Milosevic started from the prosecutor’s allegation that in April 1981 the Serb police that put down the protests of the Kosovo Albanians. He claims that, according to the Constitution as it was at the time, the Serbian police did not have the power to intervene in Kosovo, and his witness corroborated that. Instead, it was the federal army and the federal police that intervened against the Kosovo protesters, and the federal minister of the interior at the timewas a Slovene, Stane Dolanc, Milosevic stressed today. Milosevic’s argument about the role of the Slovenes in the suppression of the protests of Kosovo Albanians was expanded by Jokanovic with the story about a Slovene by the name of Franc, who was the commander of the special forces that were part of the Joint Forces, whose unit had “launched a fierce attack on the village of Prekazi.” As Jokanovic described, the forces commanded by Franc had surrounded a house from which fire had been opened on the police and – with supporting fire delivered by a helicopter – “liquidated all those who had refused to surrender.“
Milosevic then added that an identical event happened in the same village seventeen years later, in early 1998, when Adem Jashari and more than fifty members of his family, including women and children, were killed in Prekazi.
The other general allegation in the Kosovo indictment challenged by Milosevic today through the witness relates to the changes to the Serbian Constitution in March 1989. These changes “stripped Kosovo of most of its powers of autonomy, including the control over the police, the educational and economic policy”, according to the prosecution.
As Jokanovic indicated, the efforts to change the Serbian Constitution had began as early as in 1987, when the Serbian president was Ivan Stambolic. These changes, the witness continued, “did not in any way change the status of the province in the federation.” Milosevic tendered into evidence the minutes from the meeting of the leadership of the then Yugoslav League of Communists, where the chairman of the League of Communists – Stipe Suvar, a Croat – and officials from other republics expressed positive views of the constitutional amendments.
In addition to the general allegations of the indictment, Milosevic used Jokanovic’s testimony to refute the testimony of Ibrahim Rugova, who testified in the first stage of this trial and who claimed that the Kosovo Assembly deputies were under a great deal of pressure to vote in favor of the proposal to amend the Constitution, and that on 23 March 1989, when it was put to the vote, tanks were deployed around the Assembly and that there were a lot of secret police in the Assembly building.

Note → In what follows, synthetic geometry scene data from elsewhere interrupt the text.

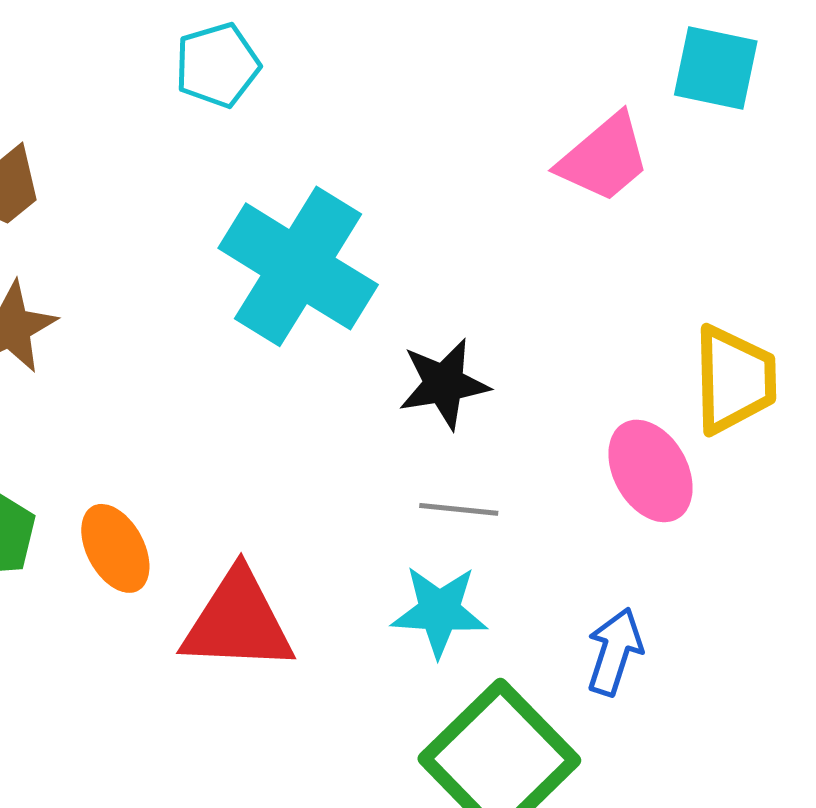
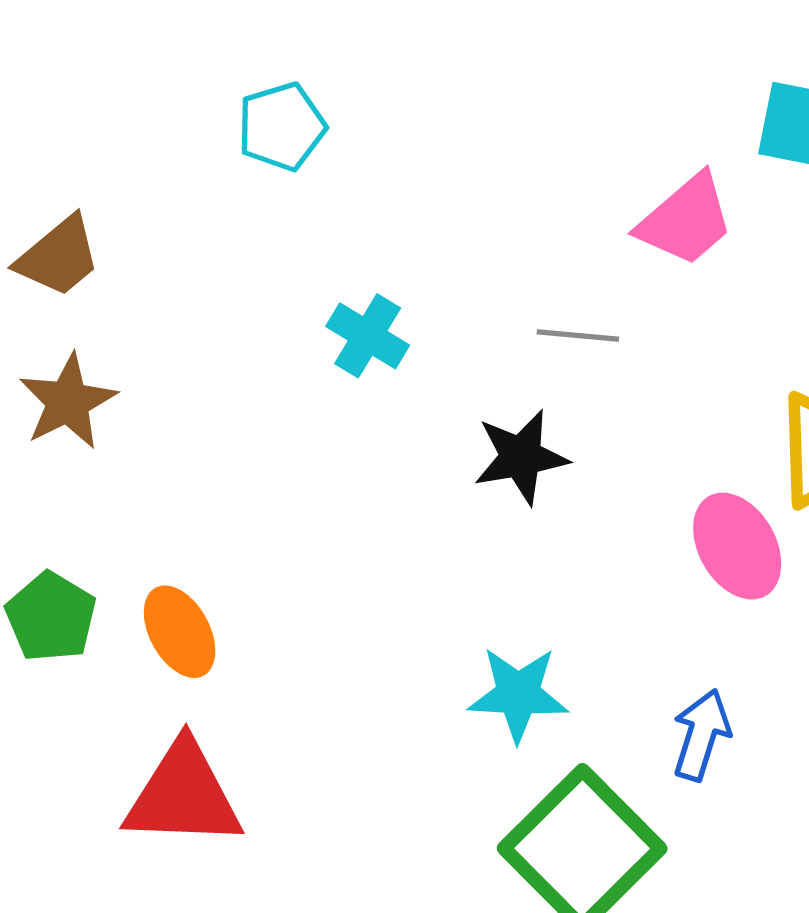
cyan cross: (298, 266) -> (368, 336), size x0.5
gray line: (459, 509) -> (578, 336), moved
red triangle: (238, 622) -> (183, 795), moved

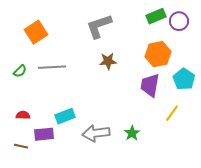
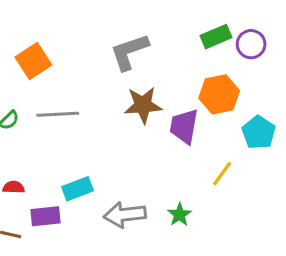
brown star: (108, 61) -> (143, 105), size x1.4
purple trapezoid: (150, 85) -> (184, 126), moved
yellow line: (172, 113) -> (222, 174), moved

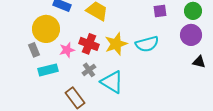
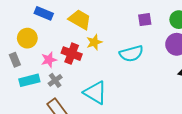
yellow circle: (46, 29) -> (27, 38), size x0.7
yellow star: (116, 44) -> (94, 42), moved, size x0.7
gray cross: (89, 70) -> (55, 80), moved

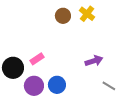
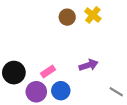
pink rectangle: (37, 59) -> (48, 71), moved
purple arrow: (94, 61) -> (89, 65), moved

Jokanovic refuted all this, claiming that the proposed amendments were supported by the overwhelming majority of the deputies, with only 10 votes against, while the adoption was “greeted by a standing ovation.” A TV broadcast from the Kosovo Assembly tendered into evidence by Milosevic corroborated his testimony.
The prosecutor started the cross-examination of Vukasin Jokanovic just before the adjournment and will continue tomorrow.